In one of my workshops with a very large national news organisation outside of the UK where I showed them my findings for them to challenge and scrutinise them further, one news desk editor told me this story later, and only on our way to the elevator:
She/he (I need to keep this anonymised) had just published a story on the climate damage caused by Sport Utility Vehicles, SUVs. A day later, one of their bosses in the newsroom came over and suggested that in the interest of the news organisation’s impartiality or political equidistance, they should now follow up with a story about how many jobs the SUV manufacturers are providing that country with.

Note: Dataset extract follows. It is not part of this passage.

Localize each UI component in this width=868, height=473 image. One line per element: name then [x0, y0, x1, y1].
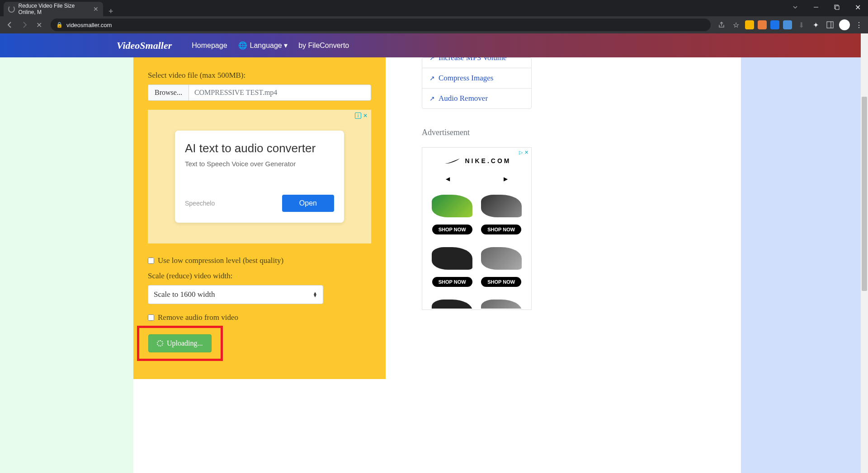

This incident illustrates what is considered false balance. Of course, the question of how to create new jobs for employees of potentially disappearing industries is an important topic, it just isn’t the obvious twin or balancer or opposite to a discussion about the climate impact of SUV’s. Nor is there a need to be apologetic for reporting on the proven climate impact of that type of vehicle.
An even more poignant example of false balance is the phenomenon of TV talk shows you may have seen where epidemiologists had to battle with outright covid deniers. And again, the causes of covid denial do require and deserve journalistic attention but that is not the same as giving a covid denier equal status to an epidemiologist.

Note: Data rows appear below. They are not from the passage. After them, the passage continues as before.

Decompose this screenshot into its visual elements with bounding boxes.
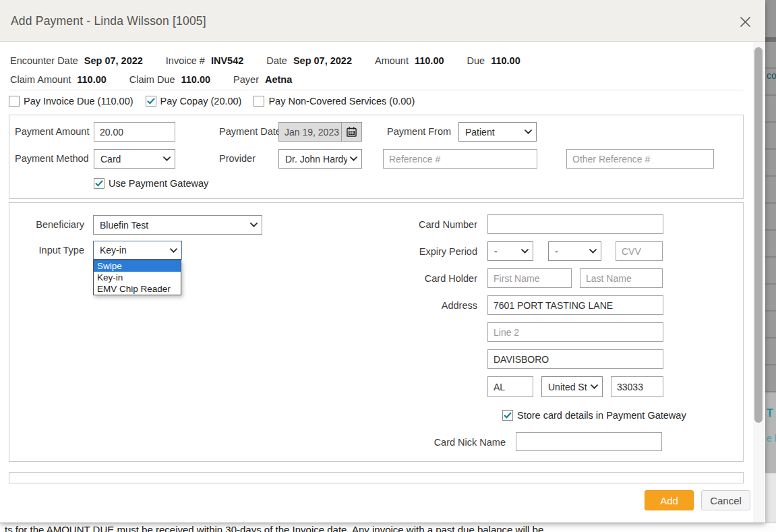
pay-noncovered-label: Pay Non-Covered Services (0.00): [268, 96, 415, 107]
invoice-amount-field: Amount110.00: [375, 55, 444, 66]
checkbox-checked-icon[interactable]: [502, 410, 513, 421]
chevron-down-icon: [521, 249, 529, 254]
use-payment-gateway-checkbox[interactable]: Use Payment Gateway: [94, 178, 208, 189]
card-nickname-input[interactable]: [516, 432, 662, 451]
card-number-label: Card Number: [364, 219, 477, 230]
pay-options-row: Pay Invoice Due (110.00) Pay Copay (20.0…: [9, 96, 415, 107]
use-payment-gateway-label: Use Payment Gateway: [109, 178, 208, 189]
background-invoice-terms-text: ts for the AMOUNT DUE must be received w…: [5, 524, 543, 532]
pay-copay-label: Pay Copay (20.00): [160, 96, 242, 107]
city-input[interactable]: [487, 349, 663, 369]
payment-date-label: Payment Date: [219, 126, 281, 137]
invoice-date-field: DateSep 07, 2022: [266, 55, 352, 66]
chevron-down-icon: [589, 249, 597, 254]
beneficiary-value: Bluefin Test: [100, 220, 247, 231]
modal-scrollbar-thumb[interactable]: [754, 47, 763, 423]
close-icon[interactable]: [737, 13, 753, 30]
calendar-icon[interactable]: [341, 123, 361, 141]
checkbox-unchecked-icon[interactable]: [253, 96, 264, 107]
payment-from-value: Patient: [465, 127, 522, 138]
address-label: Address: [364, 300, 477, 311]
provider-value: Dr. John Hardy: [285, 154, 347, 165]
payment-date-value: Jan 19, 2023: [279, 123, 341, 141]
invoice-number-field: Invoice #INV542: [166, 55, 243, 66]
payment-method-value: Card: [100, 154, 160, 165]
store-card-checkbox[interactable]: Store card details in Payment Gateway: [502, 410, 686, 421]
background-text-fragment: T: [767, 407, 773, 419]
payment-amount-label: Payment Amount: [15, 126, 89, 137]
expiry-month-select[interactable]: -: [487, 241, 533, 261]
country-select[interactable]: United St: [541, 376, 603, 397]
last-name-input[interactable]: [580, 268, 663, 288]
cvv-input[interactable]: [616, 241, 663, 261]
chevron-down-icon: [163, 156, 171, 161]
chevron-down-icon: [591, 384, 598, 389]
dropdown-option-key-in[interactable]: Key-in: [94, 272, 181, 283]
dialog-title: Add Payment - Linda Wilsson [1005]: [11, 14, 206, 28]
checkbox-unchecked-icon[interactable]: [9, 96, 20, 107]
input-type-value: Key-in: [100, 245, 167, 256]
input-type-select[interactable]: Key-in: [93, 241, 182, 260]
collapsed-section: [9, 472, 744, 483]
invoice-summary-row-2: Claim Amount110.00 Claim Due110.00 Payer…: [10, 74, 292, 85]
beneficiary-label: Beneficiary: [15, 219, 84, 230]
country-value: United St: [548, 382, 588, 392]
other-reference-number-input[interactable]: [566, 149, 714, 169]
summary-divider: [9, 90, 744, 90]
reference-number-input[interactable]: [383, 149, 537, 169]
input-type-dropdown-list: Swipe Key-in EMV Chip Reader: [93, 260, 181, 295]
modal-scrollbar-track[interactable]: [753, 42, 765, 523]
payment-method-label: Payment Method: [15, 153, 89, 164]
invoice-summary-row-1: Encounter DateSep 07, 2022 Invoice #INV5…: [10, 55, 520, 66]
background-table-rows: [765, 42, 776, 392]
chevron-down-icon: [250, 223, 258, 227]
background-bottom-strip: ts for the AMOUNT DUE must be received w…: [0, 523, 776, 532]
dropdown-option-swipe[interactable]: Swipe: [94, 260, 181, 272]
dropdown-option-emv-chip-reader[interactable]: EMV Chip Reader: [94, 283, 181, 295]
dialog-header: Add Payment - Linda Wilsson [1005]: [0, 0, 765, 42]
expiry-year-value: -: [555, 246, 587, 257]
background-band: [765, 37, 776, 42]
invoice-due-field: Due110.00: [467, 55, 520, 66]
checkbox-checked-icon[interactable]: [94, 178, 105, 189]
background-page-strip: co T e l: [765, 0, 776, 523]
background-pale-zone: [765, 473, 776, 523]
store-card-label: Store card details in Payment Gateway: [517, 410, 686, 421]
state-input[interactable]: [487, 376, 533, 397]
payment-method-select[interactable]: Card: [94, 149, 175, 169]
background-text-fragment: co: [767, 70, 776, 81]
expiry-period-label: Expiry Period: [364, 246, 477, 257]
payment-from-select[interactable]: Patient: [458, 122, 537, 142]
provider-label: Provider: [219, 153, 256, 164]
pay-invoice-due-checkbox[interactable]: Pay Invoice Due (110.00): [9, 96, 133, 107]
card-nickname-label: Card Nick Name: [392, 437, 506, 448]
payment-amount-input[interactable]: [94, 122, 175, 142]
chevron-down-icon: [525, 129, 532, 134]
add-button[interactable]: Add: [645, 490, 694, 510]
address-line2-input[interactable]: [487, 322, 663, 342]
claim-amount-field: Claim Amount110.00: [10, 74, 107, 85]
chevron-down-icon: [170, 248, 177, 253]
input-type-label: Input Type: [15, 245, 84, 256]
pay-copay-checkbox[interactable]: Pay Copay (20.00): [146, 96, 242, 107]
pay-invoice-due-label: Pay Invoice Due (110.00): [24, 96, 133, 107]
card-number-input[interactable]: [487, 214, 663, 234]
payment-from-label: Payment From: [387, 126, 451, 137]
claim-due-field: Claim Due110.00: [129, 74, 210, 85]
payer-field: PayerAetna: [233, 74, 292, 85]
payment-date-picker[interactable]: Jan 19, 2023: [278, 122, 362, 142]
first-name-input[interactable]: [487, 268, 572, 288]
beneficiary-select[interactable]: Bluefin Test: [93, 215, 262, 235]
cancel-button[interactable]: Cancel: [701, 490, 750, 510]
background-text-fragment: e l: [767, 433, 776, 444]
expiry-month-value: -: [494, 246, 518, 257]
address-line1-input[interactable]: [487, 295, 663, 315]
provider-select[interactable]: Dr. John Hardy: [278, 149, 362, 169]
checkbox-checked-icon[interactable]: [146, 96, 156, 107]
encounter-date-field: Encounter DateSep 07, 2022: [10, 55, 143, 66]
expiry-year-select[interactable]: -: [548, 241, 601, 261]
zip-input[interactable]: [611, 376, 663, 397]
pay-noncovered-checkbox[interactable]: Pay Non-Covered Services (0.00): [253, 96, 415, 107]
add-payment-dialog: Add Payment - Linda Wilsson [1005] Encou…: [0, 0, 765, 523]
chevron-down-icon: [350, 156, 357, 161]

A correctly framed and more informative balance would have been, to have two epidemiologists argue over their conflicting approaches for how to fight a pandemic, as there is a wide range of scientific opinions — but within the realms of science.
This issue of false balance is not just a theoretical problem but does measurable damage in journalism when it comes to climate change: In 2019, a large-scale academic analysis of roughly 100,000 English-language digital and print media articles on climate change has shown how journalists often understate just how much scientific agreement there is on the human-made causes of climate change.
Newsroom managers need to catch that.
Fear of being accused of activism is a theme that has been mentioned to me especially by younger climate reporters, one time also by a very senior manager of a national public broadcaster.
What struck me here was how this challenge of delineating between journalism and activism was a recurring theme in my conversations with journalists where I had promised them confidentiality. Later on, though, in the written survey to which about 70 international journalists replied, many of them in very senior leadership positions, this challenge of not wanting to be accused of activism was only rated as a minor issue by them.
There is recent anecdotal evidence, though, that reporting on climate change is still widely assumed to be the domain of more left or liberal publications and that, in consequence, covering climate change more frequently is somehow a partisan position.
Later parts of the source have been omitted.